Mais revenons au métier de Scrum Master. Ce qu’on ne dit nulle part, c’est que c’est un métier de l’invisible. Tout est dans le ressenti, dans le relationnel. Or, on le sait, dans les relations humaines, il n’y pas de mode d’emploi. Devenir Scrum Master, c’est un peu comme devenir parent : tu fonctionnes à l’instinct. Tu as beau lire tous les livres d’éduction possibles et inimaginables, demander tous les conseils du monde… tu finis toujours par improviser car personne, à part toi, n’aura expérimenté cette configuration unique. Tu déploies tes antennes et tu fais du mieux que tu peux. Et bien Scrum Master, c’est pareil. Et on en revient toujours au même : déployer ses antennes, construire une relation de confiance, … devinez quoi… et bien, ça prend du temps !

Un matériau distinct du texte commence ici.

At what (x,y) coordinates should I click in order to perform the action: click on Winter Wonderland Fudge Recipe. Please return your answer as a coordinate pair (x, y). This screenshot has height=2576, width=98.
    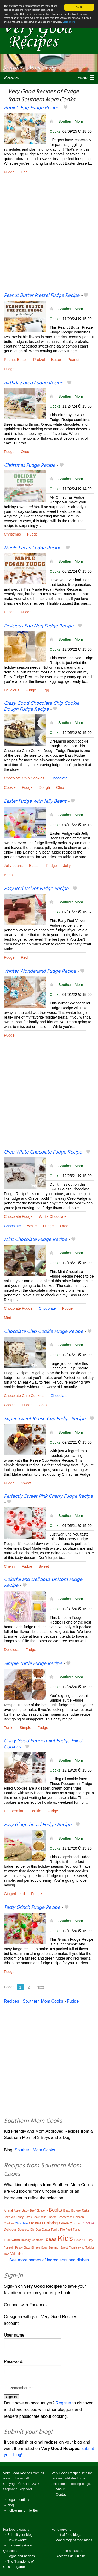     Looking at the image, I should click on (40, 971).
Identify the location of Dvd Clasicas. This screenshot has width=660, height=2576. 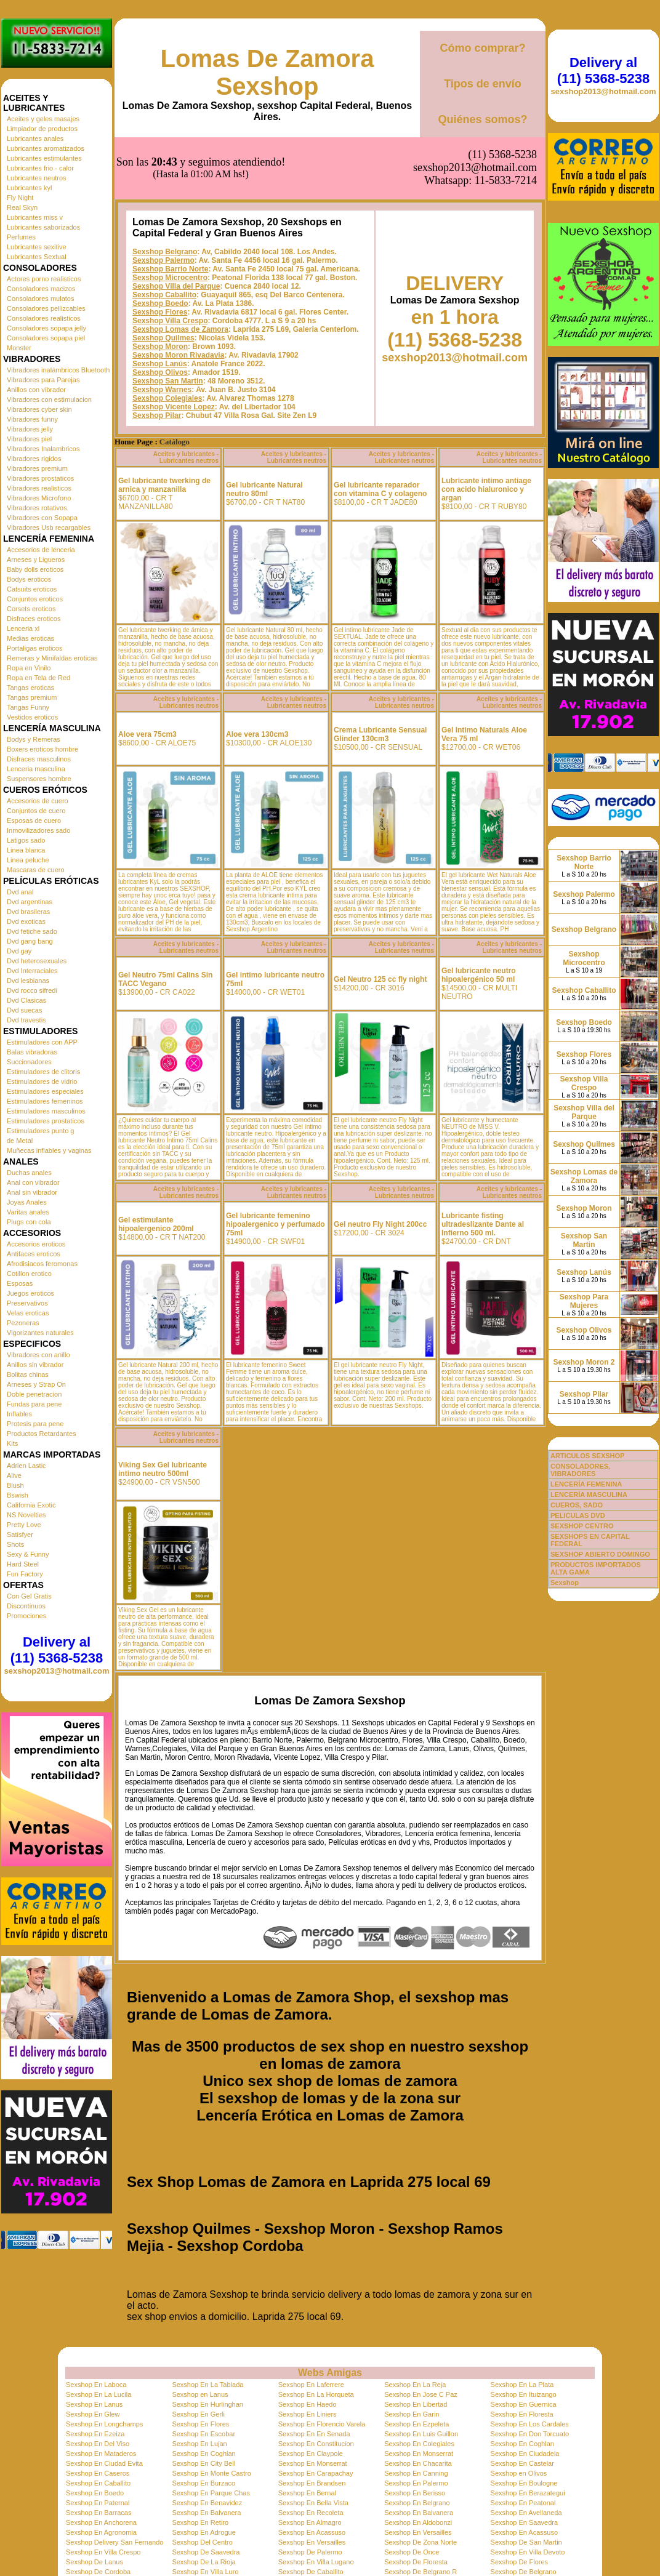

Il n’y a pas UN Scrum Master. Ne croyez pas ce qu’on vous dit en formation. Il y en a cent, mille, des millions… Il y en a autant qu’il y a de PO et de Scrum Team. Et pour cette raison précise, je trouve que c’est un métier – certes passionnant – mais très énergivore d’un point de vue émotionnel. L’adjectif qui lui correspond le mieux, je trouve, est « subtil ». Oui, c’est un métier subtil, tout en nuances.

Bref.

Je me trompe peut-être. Ça ne fait que quatre semaines finalement. Mais là, aujourd’hui, je pense fermement que la clé d’une transformation Agile réussie est le temps. Le temps, pour les PO, les SM et les équipes Scrum de comprendre le changement, de l’accepter et de l’intégrer. Le temps d’apprendre à se connaître et de créer du lien. Le temps, pour chacun, de trouver sa place.